私たちが日常の中で行うあらゆる行動や判断は、蓄積された記憶の上に成り立っている。一方で「覚える」という行為が苦痛で、難解に感じることも少なくない。特に英単語や歴史的事実の暗記は、多くの人にとって苦行のようなものだろう。

モノグサが提供する記憶定着のための学習プラットフォーム「Monoxer」は、まさにこの問題に挑んでいる。「記憶を日常に。」とのミッションを掲げ、誰もが無理なく、自然に記憶を定着できるよう支援することを目指す。

従来の個人任せの学習方法に代わり、Monoxerは情報を整理し、効率的かつ効果的に記憶をサポートする。それにより、語学や資格試験、さらには日々の会話や趣味に至るまで、人々の可能性を無限に広げることができる。こう話すのはモノグサ 代表取締役CEO 竹内孝太朗さん。

  • モノグサ 代表取締役 竹内孝太朗さん

    モノグサ 代表取締役 竹内孝太朗さん

今回は竹内さんに、記憶や学びなどのトピックを交えながら、モノグサ・Monoxer(以降、モノグサは会社、Monoxerはサービス名として記載)のこれまでとこれからについてお話を伺った。

20年で「記憶の常識」を変革する

2016年8月に設立されたモノグサ。約2年後の2018年5月、Monoxerは本格的にサービス開始となり、塾や予備校を中心に有償導入が進んでいった。2019年には大手塾で導入され、業界内外でさらに注目を集めるように。サービス開始からわずか2年で導入教室数は2,500教室を突破し、学習回数も1億回を超えるまでに成長した。

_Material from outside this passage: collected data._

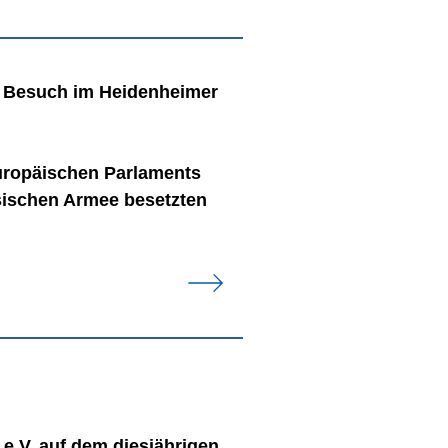
u Besuch im Heidenheimer
uropäischen Parlaments
ssischen Armee besetzten
e.V. auf dem diesjährigen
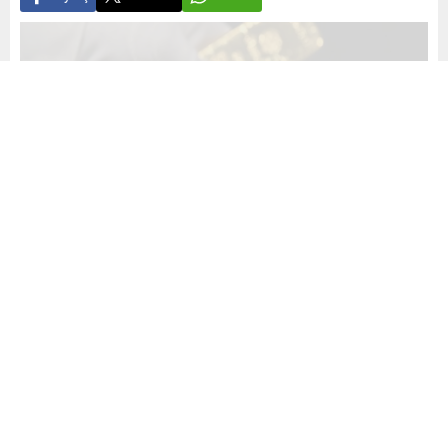
Yayınlama: 06.05.2024
A
A
+
-
Geçen haftanın son işlem gününde yüzde 0,2 değer
kaybeden altının gram fiyatı günü 2 bin 395 liradan
tamamladı.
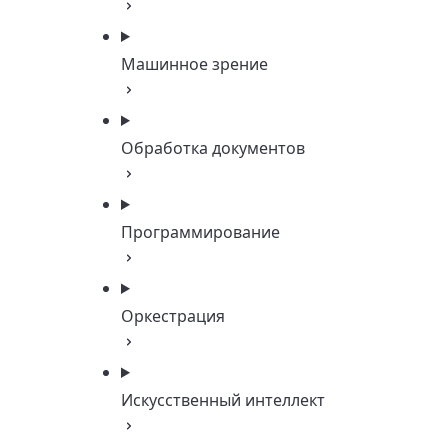
Машинное зрение
Обработка документов
Программирование
Оркестрация
Искусственный интеллект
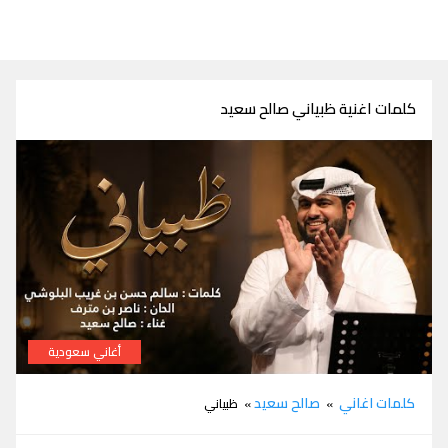
كلمات اغنية ظبياني صالح سعيد
أغاني سعودية
كلمات اغنية ظبياني صالح سعيد
كلمات اغاني
صالح سعيد
»
» ظبياني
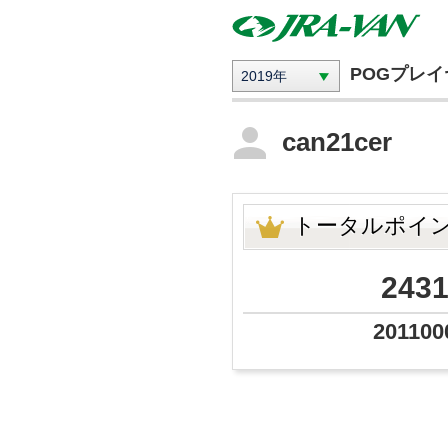
POGプレ
2019年
can21cer
トータルポイ
243
201100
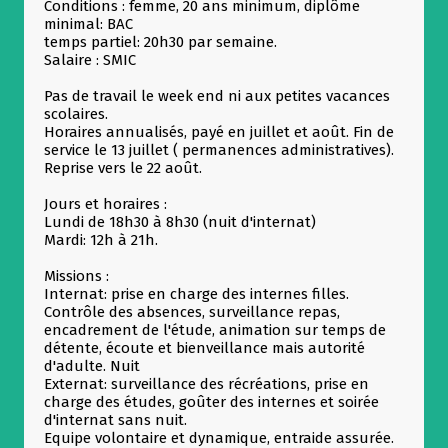
Conditions : femme, 20 ans minimum, diplôme
minimal: BAC
temps partiel: 20h30 par semaine.
Salaire : SMIC
Pas de travail le week end ni aux petites vacances
scolaires.
Horaires annualisés, payé en juillet et août. Fin de
service le 13 juillet ( permanences administratives).
Reprise vers le 22 août.
Jours et horaires :
Lundi de 18h30 à 8h30 (nuit d'internat)
Mardi: 12h à 21h.
Missions :
Internat: prise en charge des internes filles.
Contrôle des absences, surveillance repas,
encadrement de l'étude, animation sur temps de
détente, écoute et bienveillance mais autorité
d'adulte. Nuit
Externat: surveillance des récréations, prise en
charge des études, goûter des internes et soirée
d'internat sans nuit.
Allow
ShareThis is disabled.
Equipe volontaire et dynamique, entraide assurée.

  • スマホやタブレットで見たMonoxerの画面

    スマホやタブレットで見たMonoxerの画面

2021年にはシリーズBラウンドの資金調達を実施し、グローバル・ブレインをリード投資家に迎え、複数の投資家から総額18.1億円の第三者割当増資を実施。さらに広範囲にわたる教育支援の実現を目指して、着実に成長を続けてきた。今日までの約8年を振り返り、竹内さんはこう語る。

「創業初期の売り上げ1億円に到達するまでは不安が大きく、不確実な中でリスクを取っている感覚が強かったです。しかし、創業時からの“記憶をもっと容易に、より日常にする”という目標は一貫して変わっていません。

私と共同代表(畔柳圭佑さん)は『きっとうまくいく』という信念を持っていました。自分たちのやりたかったことを粛々と進めてきた感覚です。今年(2024年)は飛躍するタイミングだと感じています。後から振り返ってみると、今年がターニングポイントだったと言える年になるかもしれません」

竹内さんはMonoxerを通じた「記憶が誰にでも、負荷なく自然に行えるようになる世界」の実現には20年ほどを要すると考えている。リリースから5年が経ち、残り15年でサービスを広げていくとともに、記憶のプラットフォームを今やITのインフラとして存在するGAFAMレベルにしていく絵を描いている。

竹内さんは20年という期間について、具体的な数字に基づいた根拠があるわけではないとしつつも、検索という行為を日常に根付かせたGoogleを参考にしていると話す。他にも日常化した行動の例として「服を着る」「歯磨きをする」ことを挙げた。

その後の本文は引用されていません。